接着在集群机器上创建一个 plugins.yaml 文件和 config.yaml 文件来配置 Prow。

插件的声明:

plugins:
  GitHub账号/项目名:
    - size
    - cat
    - dog
    - pony
    - shrug
    - yuks
    - label
    - trigger
    - approve
    - lgtm
    - welcome
    - help
    - assign
    - branchcleaner
    - lifecycle
    - wip
    - heart
    - milestone
    - milestonestatus
    - project
    - stage
    - skip
    - blockade

Tide 的配置:

prowjob_namespace: "default"
tide:
  merge_method:
    kubeflow/community: squash
 
  target_url: http://你的域名/tide
  queries:
    - repos:
        - GitHub账号/项目名
      labels:
        - lgtm
        - approved
      missingLabels:
        - do-not-merge
        - do-not-merge/hold
        - do-not-merge/work-in-progress
        - needs-ok-to-test
        - needs-rebase
 
  context_options:
    from-branch-protection: true
    skip-unknown-contexts: true
    orgs:
      org:
        required-contexts:
          - "check-required-for-all-repos"
        repos:
          repo:
            required-contexts:
              - "check-required-for-all-branches"
            branches:
              branch:
                from-branch-protection: false
                required-contexts:
                  - "required_test"
                optional-contexts:
                  - "optional_test"

应用更改:

kubectl create configmap plugins \
--from-file=plugins.yaml=/root/cluster/prow/plugins.yaml --dry-run -o yaml \
| kubectl replace configmap plugins -f -
 
kubectl create configmap config \
--from-file=config.yaml=/root/cluster/prow/config.yaml --dry-run -o yaml \
| kubectl replace configmap config -f -

可能需要两分钟生效。
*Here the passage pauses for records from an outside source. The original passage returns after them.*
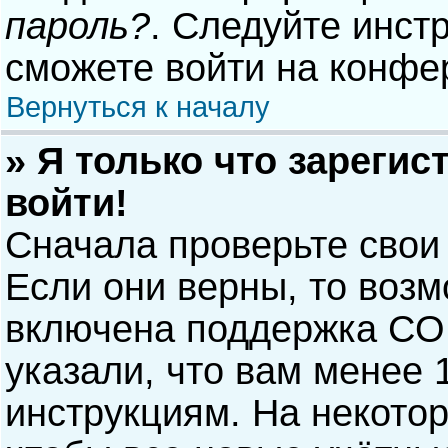
пароль?
. Следуйте инст
сможете войти на конфе
Вернуться к началу
» Я только что зарегис
войти!
Сначала проверьте свои
Если они верны, то воз
включена поддержка COP
указали, что вам менее 
инструкциям. На некото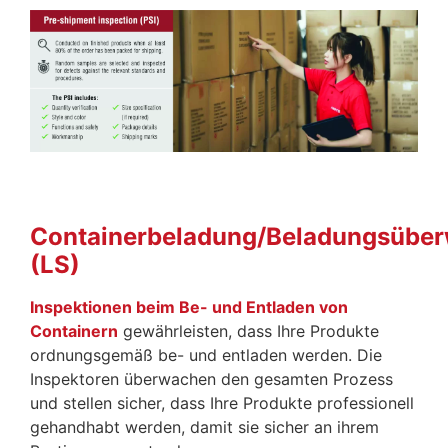
Containerbeladung/Beladungsübe
(LS)
Inspektionen beim Be- und Entladen von
Containern
gewährleisten, dass Ihre Produkte
ordnungsgemäß be- und entladen werden. Die
Inspektoren überwachen den gesamten Prozess
und stellen sicher, dass Ihre Produkte professionell
gehandhabt werden, damit sie sicher an ihrem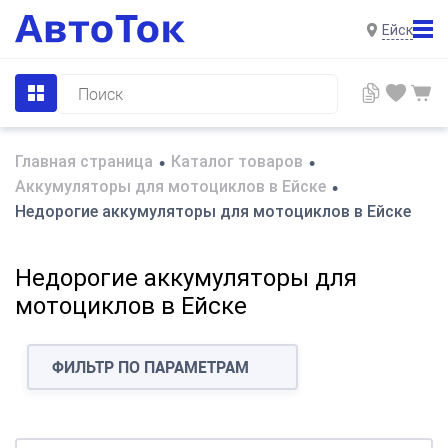
Ейск
Главная страница
Каталог товаров
•
•
Аккумуляторы для мотоциклов в Ейске
•
Недорогие аккумуляторы для мотоциклов в Ейске
Недорогие аккумуляторы для
мотоциклов в Ейске
ФИЛЬТР ПО ПАРАМЕТРАМ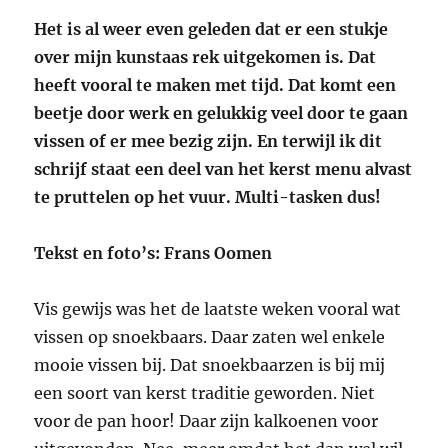
Het is al weer even geleden dat er een stukje
over mijn kunstaas rek uitgekomen is. Dat
heeft vooral te maken met tijd. Dat komt een
beetje door werk en gelukkig veel door te gaan
vissen of er mee bezig zijn. En terwijl ik dit
schrijf staat een deel van het kerst menu alvast
te pruttelen op het vuur. Multi-tasken dus!
Tekst en foto’s: Frans Oomen
Vis gewijs was het de laatste weken vooral wat
vissen op snoekbaars. Daar zaten wel enkele
mooie vissen bij. Dat snoekbaarzen is bij mij
een soort van kerst traditie geworden. Niet
voor de pan hoor! Daar zijn kalkoenen voor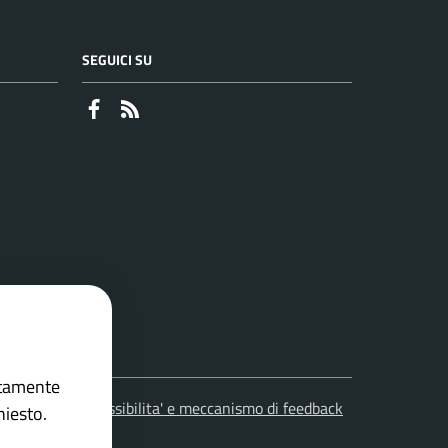
SEGUICI SU
Faceboook
RSS
ettamente
leciti
Accessibilita' e meccanismo di feedback
hiesto.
等一切就绪后,就可以创建 Pull Request 来测试了。效果可以参考 Kubernetes 的官方仓库我的这个 node 命令行翻译项目

使用 Prow

在 GitHub 的 Issue 或 Pull Request 页面下你可以用一个简单的 /meow 命令让机器人随机发送一张 🐱 的图片。无需任何刷新,GitHub 页面会自动地更新此页面(后来发现是基于 WebSocket):

cat-in-issue
cat-in-issue

我们注意到, Kubernetes 维护人员会使用 /test 命令来让集群内的 Pod 执行测试并将结果告诉 GitHub,这就是 ProwJob 实现的了。

ProwJob 主要用于 PR 流程的 CI 测试,而国内网络原因无法使用 Google 的 GCS 服务,ProwJob 中 plank 依赖的 Pod Utilities,其中定义 GCS Bucket 用于存放构建产物、日志等内容,因此,我们似乎只能自己用自定义的镜像来跑临时 CI 任务了。注意定义 presubmit 字段下的 decorate 为 false,并利用好 Prow 提供的一些环境变量

下面是我的一个简单的 Spring Boot 项目利用 Maven 镜像(配合阿里云的 Maven Repo)来做的 presubmits,同样在 config.yaml 中添加:

presubmits:
  la3rence/kubernetes-springboot-demo:
    - name: spring
      decorate: false
      always_run: false
      spec:
        containers:
          - image: lawrence2018/maven:3.6-jdk-8
            command: ["/bin/sh", "-c"]
            args:
              - |
                mkdir -p /${REPO_NAME}
                cd /${REPO_NAME}
                git init
                git remote add origin https://github.com/${REPO_OWNER}/${REPO_NAME}.git
                git fetch origin pull/${PULL_NUMBER}/head:pr-${PULL_NUMBER}
                git checkout pr-${PULL_NUMBER}
                mvn test
            resources:
              requests:
                cpu: "2000m"
                memory: "1536Mi"

重新配置 config 后并应用更改,在 Pull Request 下评论 /test all 或者 /test spring 来触发测试。参考此 PR

/test 后面加 presubmits 的 name 名可触发指定的测试 Pod,all 则测试全部。测试若失败,可使用 /retest 来重新测试。

Prow-in-Pull-Request-Test.png
Prow-in-Pull-Request-Test.png

如果测试通过,可使用 /lgtm 触发 tide 让机器人合并代码(注意自己不能 /lgtm)。

自研 Issue/PR Bot

GitHub 大规模使用 WebSocket 来动态修改 Issue 或 PR 页面的 DOM,在视觉上非常令人享受。笔者后来也参考 Prow 用 Go 写了一个简单了 OpsBot 帮助自己的仓库做一些简单的 PR、Issue 的管理,现已开源,欢迎任何 Issue / PR!